● **Work item**
A line belongs in the answer only if it contains the word "ventilaptop"; copy every such line from the listing below.

● **Provided records**
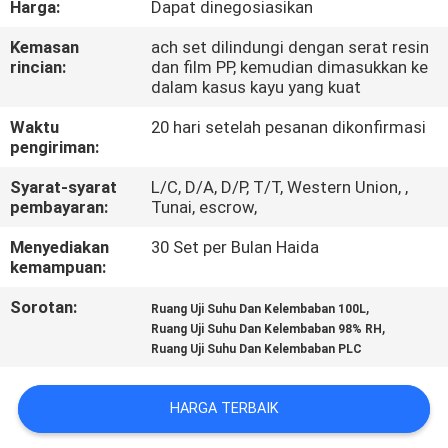
Harga:
Dapat dinegosiasikan
TUR
Kemasan
ach set dilindungi dengan serat resin
rincian:
dan film PP, kemudian dimasukkan ke
PABRIK
dalam kasus kayu yang kuat
Waktu
20 hari setelah pesanan dikonfirmasi
KONTROL
pengiriman:
KUALITAS
Syarat-syarat
L/C, D/A, D/P, T/T, Western Union, ,
pembayaran:
Tunai, escrow,
HUBUNGI
Menyediakan
30 Set per Bulan Haida
kemampuan:
KAMI
Sorotan:
,
Ruang Uji Suhu Dan Kelembaban 100L
,
Ruang Uji Suhu Dan Kelembaban 98% RH
BERITA
Ruang Uji Suhu Dan Kelembaban PLC
KASUS
HARGA TERBAIK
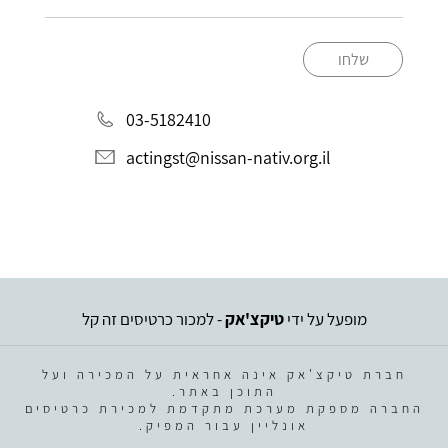
שלחו
03-5182410
actingst@nissan-nativ.org.il
מופעל על ידי
טיקצ'אק
- למכור כרטיסים זה קל
חברת טיקצ'אק אינה אחראית על המכירה ועל
התוכן באתר.
החברה מספקת מערכת מתקדמת למכירת כרטיסים
אונליין עבור המפיק.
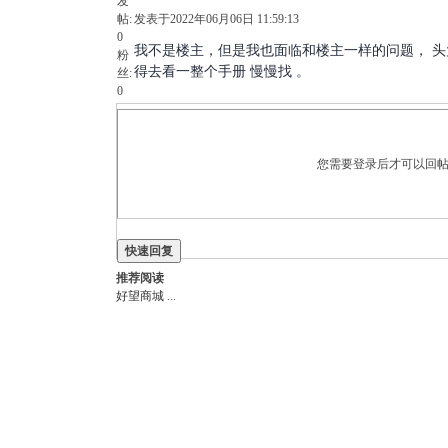
发
帖:
发表于2022年06月06日 11:59:13
0
我不是楼主，但是我也面临和楼主一样的问题， 
粉
得去看一整个手册 慢慢找 。
丝:
0
您需要登录后才可以回帖 
快速回复
推荐阅读
好望商城
...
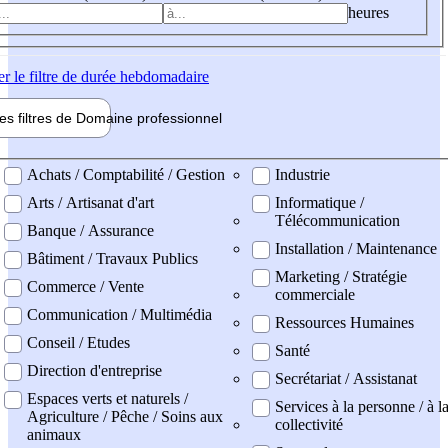
heures
er
le filtre de durée hebdomadaire
les filtres de
Domaine pro
fessionnel
ne professionel
Achats / Comptabilité / Gestion
Industrie
Arts / Artisanat d'art
Informatique /
Télécommunication
Banque / Assurance
Installation / Maintenance
Bâtiment / Travaux Publics
Marketing / Stratégie
Commerce / Vente
commerciale
Communication / Multimédia
Ressources Humaines
Conseil / Etudes
Santé
Direction d'entreprise
Secrétariat / Assistanat
Espaces verts et naturels /
Services à la personne / à l
Agriculture / Pêche / Soins aux
collectivité
animaux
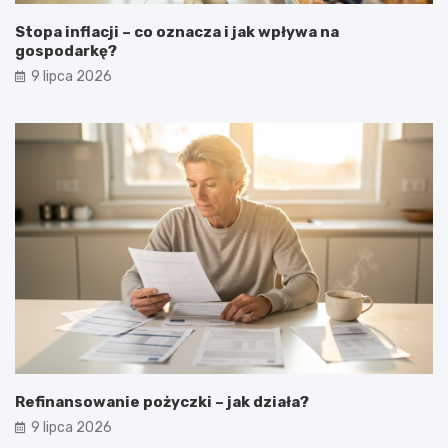
Stopa inflacji – co oznacza i jak wpływa na
gospodarkę?
9 lipca 2026
Refinansowanie pożyczki – jak działa?
9 lipca 2026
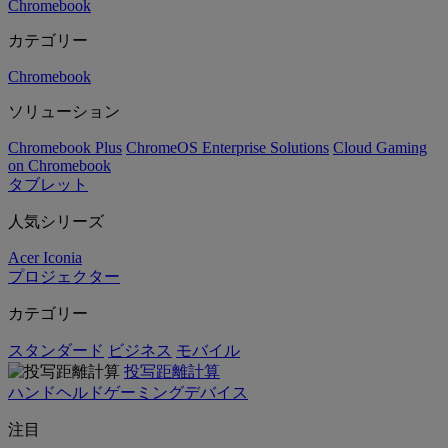
Chromebook
カテゴリー
Chromebook
ソリューション
Chromebook Plus
ChromeOS Enterprise Solutions
Cloud Gaming
on Chromebook
タブレット
人気シリーズ
Acer Iconia
プロジェクター
カテゴリー
スタンダード
ビジネス
モバイル
投写距離計算
ハンドヘルドゲーミングデバイス
注目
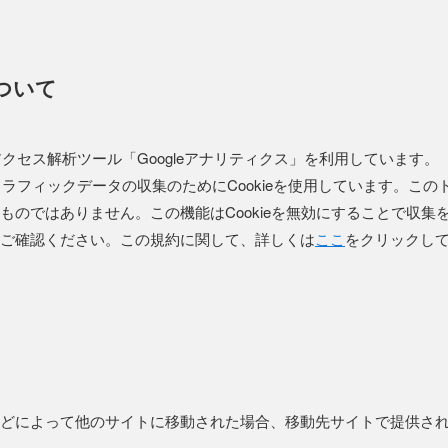
ついて
るアクセス解析ツール「Googleアナリティクス」を利用しています。
はトラフィックデータの収集のためにCookieを使用しています。こ
ものではありません。この機能はCookieを無効にすることで収集
ご確認ください。この規約に関して、詳しくは
ここ
をクリックし
どによって他のサイトに移動された場合、移動先サイトで提供さ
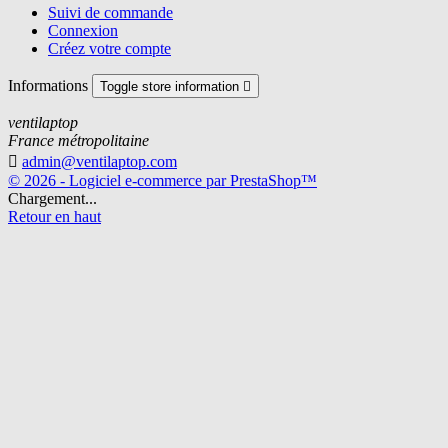
Suivi de commande
Connexion
Créez votre compte
Informations
Toggle store information

ventilaptop
France métropolitaine

admin@ventilaptop.com
© 2026 - Logiciel e-commerce par PrestaShop™
Chargement...
Retour en haut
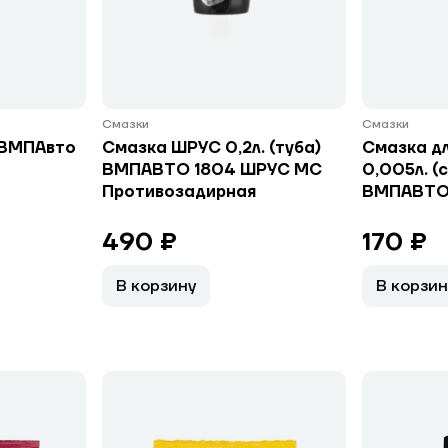
Смазки
Смазки
 ВМПАвто
Смазка ШРУС 0,2л. (туба)
Смазка д
ВМПАВТО 1804 ШРУС МС
0,005л. (
Противозадирная
ВМПАВТО 
490 ₽
170 ₽
В корзину
В корзин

● **Task output**
ventilaptop
admin@ventilaptop.com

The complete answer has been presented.